Mary: Let me ask you something.
[Grabs his hand]
Mary: Why are you alive?
John Preston: [Breaks free] I'm alive... I live... to safeguard the continuity of this great society. To serve Libria.
Mary: It's circular. You exist to continue your existence. What's the point?
John Preston: What's the point of your existence?
Mary: To feel. 'Cause you've never done it, you can never know it. But it's as vital as breath. And without it, without love, without anger, without sorrow, breath is just a clock... ticking.

Partridge :But I being poor, have only my dreams, I have spread my dreams under your feet, tread softly because you tread on my dreams. (reading "He Wishes for the Cloths of Heaven" - W.B. Yeats)
I assume you dream Preston?
It's just a vestigial word for a feeling you've never felt.

DuPont: It's not the message that is important but our obedience to it.

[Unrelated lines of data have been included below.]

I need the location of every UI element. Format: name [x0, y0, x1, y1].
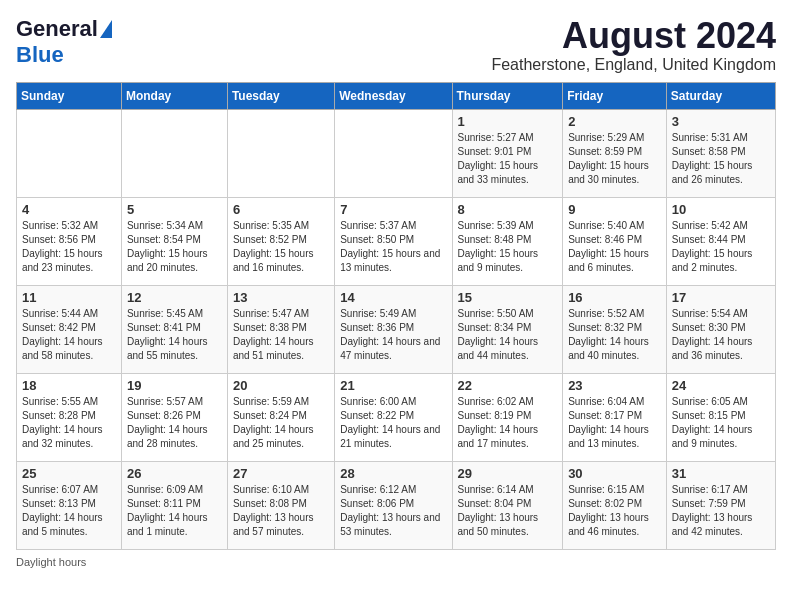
day-number: 10 — [672, 202, 770, 217]
header-day-tuesday: Tuesday — [227, 82, 334, 109]
day-info: Sunrise: 5:39 AM Sunset: 8:48 PM Dayligh… — [458, 219, 558, 275]
calendar-cell: 21Sunrise: 6:00 AM Sunset: 8:22 PM Dayli… — [335, 373, 452, 461]
footer-text: Daylight hours — [16, 556, 86, 568]
header-day-thursday: Thursday — [452, 82, 563, 109]
day-info: Sunrise: 5:59 AM Sunset: 8:24 PM Dayligh… — [233, 395, 329, 451]
week-row-1: 1Sunrise: 5:27 AM Sunset: 9:01 PM Daylig… — [17, 109, 776, 197]
day-info: Sunrise: 6:04 AM Sunset: 8:17 PM Dayligh… — [568, 395, 661, 451]
header-day-saturday: Saturday — [666, 82, 775, 109]
logo-triangle-icon — [100, 20, 112, 38]
day-number: 14 — [340, 290, 446, 305]
day-info: Sunrise: 6:05 AM Sunset: 8:15 PM Dayligh… — [672, 395, 770, 451]
day-number: 20 — [233, 378, 329, 393]
day-number: 11 — [22, 290, 116, 305]
day-info: Sunrise: 5:32 AM Sunset: 8:56 PM Dayligh… — [22, 219, 116, 275]
day-number: 28 — [340, 466, 446, 481]
calendar-table: SundayMondayTuesdayWednesdayThursdayFrid… — [16, 82, 776, 550]
day-number: 23 — [568, 378, 661, 393]
calendar-cell: 11Sunrise: 5:44 AM Sunset: 8:42 PM Dayli… — [17, 285, 122, 373]
calendar-cell: 23Sunrise: 6:04 AM Sunset: 8:17 PM Dayli… — [563, 373, 667, 461]
day-number: 12 — [127, 290, 222, 305]
day-info: Sunrise: 5:37 AM Sunset: 8:50 PM Dayligh… — [340, 219, 446, 275]
calendar-subtitle: Featherstone, England, United Kingdom — [491, 56, 776, 74]
footer-note: Daylight hours — [16, 556, 776, 568]
calendar-cell: 16Sunrise: 5:52 AM Sunset: 8:32 PM Dayli… — [563, 285, 667, 373]
day-info: Sunrise: 6:09 AM Sunset: 8:11 PM Dayligh… — [127, 483, 222, 539]
calendar-cell: 2Sunrise: 5:29 AM Sunset: 8:59 PM Daylig… — [563, 109, 667, 197]
day-number: 19 — [127, 378, 222, 393]
day-number: 15 — [458, 290, 558, 305]
header-day-monday: Monday — [121, 82, 227, 109]
header-day-friday: Friday — [563, 82, 667, 109]
day-number: 9 — [568, 202, 661, 217]
day-info: Sunrise: 5:44 AM Sunset: 8:42 PM Dayligh… — [22, 307, 116, 363]
day-number: 22 — [458, 378, 558, 393]
day-info: Sunrise: 6:15 AM Sunset: 8:02 PM Dayligh… — [568, 483, 661, 539]
day-number: 6 — [233, 202, 329, 217]
day-number: 5 — [127, 202, 222, 217]
day-info: Sunrise: 5:52 AM Sunset: 8:32 PM Dayligh… — [568, 307, 661, 363]
calendar-cell: 29Sunrise: 6:14 AM Sunset: 8:04 PM Dayli… — [452, 461, 563, 549]
day-number: 29 — [458, 466, 558, 481]
day-info: Sunrise: 6:14 AM Sunset: 8:04 PM Dayligh… — [458, 483, 558, 539]
calendar-cell: 12Sunrise: 5:45 AM Sunset: 8:41 PM Dayli… — [121, 285, 227, 373]
calendar-cell: 20Sunrise: 5:59 AM Sunset: 8:24 PM Dayli… — [227, 373, 334, 461]
calendar-cell: 25Sunrise: 6:07 AM Sunset: 8:13 PM Dayli… — [17, 461, 122, 549]
day-number: 17 — [672, 290, 770, 305]
calendar-cell: 26Sunrise: 6:09 AM Sunset: 8:11 PM Dayli… — [121, 461, 227, 549]
day-number: 8 — [458, 202, 558, 217]
day-number: 4 — [22, 202, 116, 217]
calendar-cell — [227, 109, 334, 197]
header-day-wednesday: Wednesday — [335, 82, 452, 109]
day-info: Sunrise: 6:02 AM Sunset: 8:19 PM Dayligh… — [458, 395, 558, 451]
day-info: Sunrise: 6:17 AM Sunset: 7:59 PM Dayligh… — [672, 483, 770, 539]
calendar-cell: 6Sunrise: 5:35 AM Sunset: 8:52 PM Daylig… — [227, 197, 334, 285]
day-info: Sunrise: 5:55 AM Sunset: 8:28 PM Dayligh… — [22, 395, 116, 451]
calendar-cell: 17Sunrise: 5:54 AM Sunset: 8:30 PM Dayli… — [666, 285, 775, 373]
day-number: 24 — [672, 378, 770, 393]
day-number: 13 — [233, 290, 329, 305]
calendar-cell: 19Sunrise: 5:57 AM Sunset: 8:26 PM Dayli… — [121, 373, 227, 461]
calendar-cell: 14Sunrise: 5:49 AM Sunset: 8:36 PM Dayli… — [335, 285, 452, 373]
calendar-cell: 22Sunrise: 6:02 AM Sunset: 8:19 PM Dayli… — [452, 373, 563, 461]
day-info: Sunrise: 5:50 AM Sunset: 8:34 PM Dayligh… — [458, 307, 558, 363]
logo-blue: Blue — [16, 42, 64, 68]
week-row-5: 25Sunrise: 6:07 AM Sunset: 8:13 PM Dayli… — [17, 461, 776, 549]
week-row-2: 4Sunrise: 5:32 AM Sunset: 8:56 PM Daylig… — [17, 197, 776, 285]
day-number: 2 — [568, 114, 661, 129]
calendar-title: August 2024 — [491, 16, 776, 56]
calendar-cell: 3Sunrise: 5:31 AM Sunset: 8:58 PM Daylig… — [666, 109, 775, 197]
calendar-cell: 4Sunrise: 5:32 AM Sunset: 8:56 PM Daylig… — [17, 197, 122, 285]
calendar-cell: 7Sunrise: 5:37 AM Sunset: 8:50 PM Daylig… — [335, 197, 452, 285]
calendar-cell: 24Sunrise: 6:05 AM Sunset: 8:15 PM Dayli… — [666, 373, 775, 461]
day-number: 30 — [568, 466, 661, 481]
day-number: 21 — [340, 378, 446, 393]
calendar-cell: 1Sunrise: 5:27 AM Sunset: 9:01 PM Daylig… — [452, 109, 563, 197]
calendar-header-row: SundayMondayTuesdayWednesdayThursdayFrid… — [17, 82, 776, 109]
day-info: Sunrise: 6:00 AM Sunset: 8:22 PM Dayligh… — [340, 395, 446, 451]
day-info: Sunrise: 5:47 AM Sunset: 8:38 PM Dayligh… — [233, 307, 329, 363]
day-info: Sunrise: 5:29 AM Sunset: 8:59 PM Dayligh… — [568, 131, 661, 187]
calendar-cell: 15Sunrise: 5:50 AM Sunset: 8:34 PM Dayli… — [452, 285, 563, 373]
calendar-cell — [121, 109, 227, 197]
calendar-cell — [335, 109, 452, 197]
day-info: Sunrise: 5:54 AM Sunset: 8:30 PM Dayligh… — [672, 307, 770, 363]
day-info: Sunrise: 6:10 AM Sunset: 8:08 PM Dayligh… — [233, 483, 329, 539]
day-info: Sunrise: 6:07 AM Sunset: 8:13 PM Dayligh… — [22, 483, 116, 539]
day-info: Sunrise: 6:12 AM Sunset: 8:06 PM Dayligh… — [340, 483, 446, 539]
calendar-cell — [17, 109, 122, 197]
day-number: 27 — [233, 466, 329, 481]
calendar-cell: 18Sunrise: 5:55 AM Sunset: 8:28 PM Dayli… — [17, 373, 122, 461]
day-info: Sunrise: 5:45 AM Sunset: 8:41 PM Dayligh… — [127, 307, 222, 363]
week-row-4: 18Sunrise: 5:55 AM Sunset: 8:28 PM Dayli… — [17, 373, 776, 461]
calendar-cell: 10Sunrise: 5:42 AM Sunset: 8:44 PM Dayli… — [666, 197, 775, 285]
calendar-cell: 27Sunrise: 6:10 AM Sunset: 8:08 PM Dayli… — [227, 461, 334, 549]
calendar-cell: 31Sunrise: 6:17 AM Sunset: 7:59 PM Dayli… — [666, 461, 775, 549]
header-day-sunday: Sunday — [17, 82, 122, 109]
day-number: 25 — [22, 466, 116, 481]
day-number: 3 — [672, 114, 770, 129]
day-info: Sunrise: 5:35 AM Sunset: 8:52 PM Dayligh… — [233, 219, 329, 275]
day-number: 7 — [340, 202, 446, 217]
day-number: 26 — [127, 466, 222, 481]
day-number: 1 — [458, 114, 558, 129]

The biggest issue I have with not feeling and becoming as cold, cruel, and uncaring as this world would like me to be is where will that leave my dreams. Will I even have dreams if I can teach myself not to feel. Not to grow attached to anyone or anything. I fear the future. That fear is indeed human, right. No one can tell the future but isn't it human to be afraid of what may come. What has already happened repeating itself. What's to be learned needs to be learned for that bigger better future. I question myself what's been learned. What exactly have a learned about A. having feelings that involve the environment around me, B. Are those feelings reciprocated?, C. What exactly is that risk? Which brings me to the matrix. Whether there is or is not a matrix that we're plugged into literally or just the social control norms of being in one is gonna be hard to prove or prove not. But regardless like Morpheous says, I believe it to be true. Someone can show you the door but only you can decide to walk through. For me I think this door is a personal question can I let go of hope, honor, ethics, morals, that are bi-products in my disney, catholic, boyscout head. I don't think these social norms that I learned when I was younger are in fact benefitting me. But I still fear very much walking through the metaphorical door of no tommarrow. If I did that everything would change. I still think I can make a difference in this world. Excepting that I can not and everyone is 100% out for themselves and only themselves makes all this look so ugly.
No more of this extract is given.